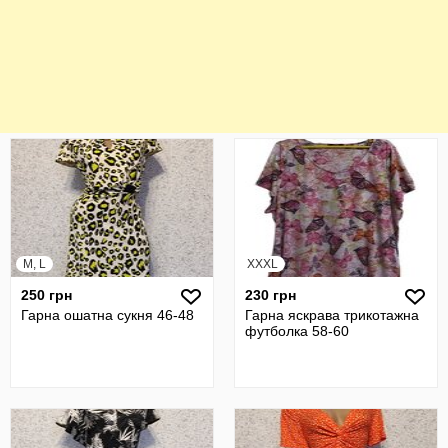
M, L
XXXL
250 грн
230 грн
Гарна ошатна сукня 46-48
Гарна яскрава трикотажна
футболка 58-60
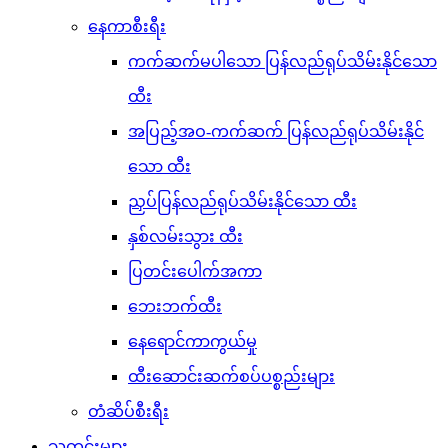
နေကာစီးရီး
ကက်ဆက်မပါသော ပြန်လည်ရုပ်သိမ်းနိုင်သော
ထီး
အပြည့်အဝ-ကက်ဆက် ပြန်လည်ရုပ်သိမ်းနိုင်
သော ထီး
ညှပ်ပြန်လည်ရုပ်သိမ်းနိုင်သော ထီး
နှစ်လမ်းသွား ထီး
ပြတင်းပေါက်အကာ
ဘေးဘက်ထီး
နေရောင်ကာကွယ်မှု
ထီးဆောင်းဆက်စပ်ပစ္စည်းများ
တံဆိပ်စီးရီး
သတင်းများ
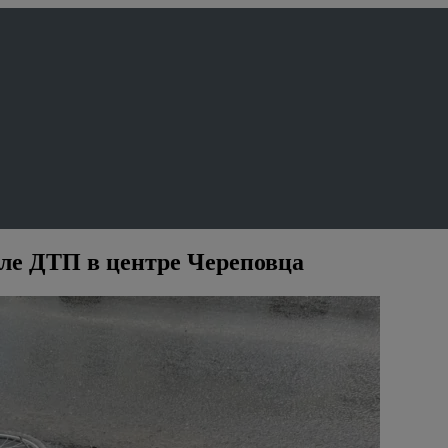
сле ДТП в центре Череповца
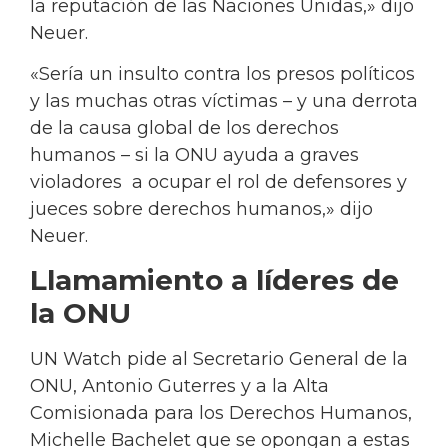
la reputación de las Naciones Unidas,» dijo
Neuer.
«Sería un insulto contra los presos políticos
y las muchas otras víctimas – y una derrota
de la causa global de los derechos
humanos – si la ONU ayuda a graves
violadores a ocupar el rol de defensores y
jueces sobre derechos humanos,» dijo
Neuer.
Llamamiento a líderes de
la ONU
UN Watch pide al Secretario General de la
ONU, Antonio Guterres y a la Alta
Comisionada para los Derechos Humanos,
Michelle Bachelet que se opongan a estas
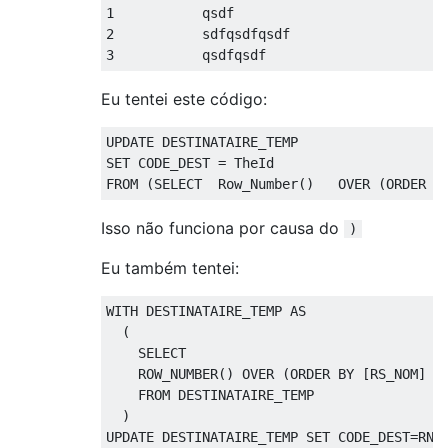
1
2
3
           qsdfqsdf
Eu tentei este código:
UPDATE
SET
 CODE_DEST 
=
FROM
(
SELECT
  Row_Number
()
OVER
(
ORDER
B
Isso não funciona por causa do
)
Eu também tentei:
WITH
 DESTINATAIRE_TEMP 
AS
(
SELECT
    ROW_NUMBER
()
OVER
(
ORDER
BY
[
RS_NOM
]
D
FROM
 DESTINATAIRE_TEMP

)
UPDATE
 DESTINATAIRE_TEMP 
SET
 CODE_DEST
=
RN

::::::::::

Exercise
Scan the records for the word "tentei". Copy each line where it turns up.

Exercise result
Eu tentei este código:
Eu também tentei:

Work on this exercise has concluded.